A mid-stage trial from Australia’s Mesoblast Ltd showed its stem cell product reduced the rate of heart attacks and the need for artery clearing procedures by 78 per cent.
‘We’re actually developing products now,’ said Timothy Mayleben, chief executive of Aastrom, which is using cells derived from a patient’s own bone marrow to develop treatments for cardiovascular disease.
‘For the first time you are starting to see data being presented at major medical meetings.’
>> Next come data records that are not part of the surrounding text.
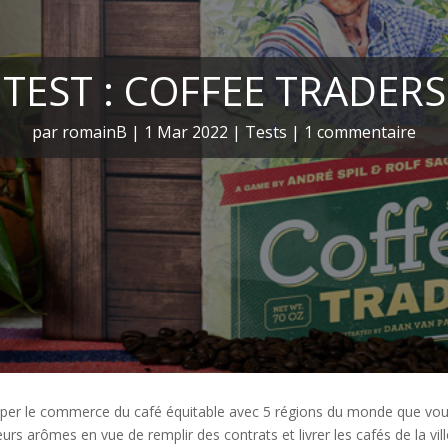
TEST : COFFEE TRADERS
par
romainB
|
1 Mar 2022
|
Tests
|
1 commentaire
pper le commerce du café équitable avec 5 régions du monde que vo
eurs arômes en vue de remplir des contrats et livrer les cafés de la vill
Pfizer Inc, Johnson & Johnson and Roche Holding AG are members of the Alliance for Regenerative Medicine, a nonprofit group that promotes awareness of the field. Pfizer has a regenerative medicine unit and a partnership with Athersys. But their projects are small as they want to wait to see data in hundreds of patients.
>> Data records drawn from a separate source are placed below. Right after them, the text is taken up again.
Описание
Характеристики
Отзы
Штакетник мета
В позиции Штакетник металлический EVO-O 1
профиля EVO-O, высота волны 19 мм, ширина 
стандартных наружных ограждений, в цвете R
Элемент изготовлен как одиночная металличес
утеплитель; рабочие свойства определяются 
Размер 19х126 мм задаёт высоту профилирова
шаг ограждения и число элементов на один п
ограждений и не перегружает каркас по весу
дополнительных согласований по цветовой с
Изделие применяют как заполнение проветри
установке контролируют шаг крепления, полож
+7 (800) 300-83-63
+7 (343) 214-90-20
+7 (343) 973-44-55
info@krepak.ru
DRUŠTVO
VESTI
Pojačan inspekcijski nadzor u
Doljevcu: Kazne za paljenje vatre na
The promise of stem cells, which have been used for 40 years in bone marrow transplants, lies in their ability to repair tissue, reduce inflammation, regulate the immune system, and respond to calls for help from multiple places inside the body.
Stem cells are the body’s master cells – blank slates that renew themselves and mature into specific cell types in the heart, muscle and other organs.
Embryonic stem cells are uniquely capable of differentiating into every type of mature cell in the body, and were long viewed as the most promising for regenerating tissue.
But harvesting stem cells from embryos requires the destruction of the embryo itself, a process opposed by conservative Christian groups. Moreover, their endless capacity to divide can lead to the formation of teratomas, or stem cell cancers.
Recently, Geron Corp, the world’s leading embryonic stem cell company, said it could no longer fund its stem cell work and would focus on developing cancer drugs. It closed its trial for spinal cord injury.
Unlike embryonic stem cells, adult stem cells have a more limited capacity to differentiate, but appear able to reduce inflammation and promote blood vessel formation. Furthermore, they can respond to damage in the body in a flexible and dynamic way, offering advantages over traditional drugs.
‘They seem to be preprogrammed to act some way in tissue repair, not to form an organ or a tissue,’ said Douglas Losordo, head of stem cell research at Baxter International Inc, which is developing cell therapies for heart disease.
‘The cells that we use are very effective at stimulating the formation of new blood vessels, but if I wanted to make a brain cell out of those cells they would not be very good at it.’
These are the type of stem cell treatments, delivered by infusion, injection or catheter, that are being developed today.
‘We wanted to create a product that everyone could receive and not have to match every donor to every recipient,’ said Robert Hariri, chief executive of Celgene’s Cellular Therapeutics unit.
Different types of stem cell are being used for different diseases. Cytori Therapeutics is developing a heart disease product derived from fat cells, for example, while Celgene is using placental cells for Crohn’s disease and rheumatoid arthritis therapies.
Foetal cells are also being explored. Neuralstem Inc, for example, is developing treatments for neurological disorders from an aborted foetus.
As cell therapies move further through clinical trials, companies will need more money, and funding is scarce.
Yet even if companies remain afloat long enough to bring a product through late-stage clinical trials, it is unclear what regulators like the Food and Drug Administration will require in order to approve them.
Some believe the regulatory hurdles for treatments derived from a patient’s own cells will be lower than those where the cells come from donors, since there is less risk of cell rejection. However, no clear pathway has yet been established.
‘We need a clear, consistent and rigorous regulatory framework,’ said Athersys’s Van Bokkelen.
The FDA is actually willing to provide lots of guidance and assistance to sponsors, if you just ask them.’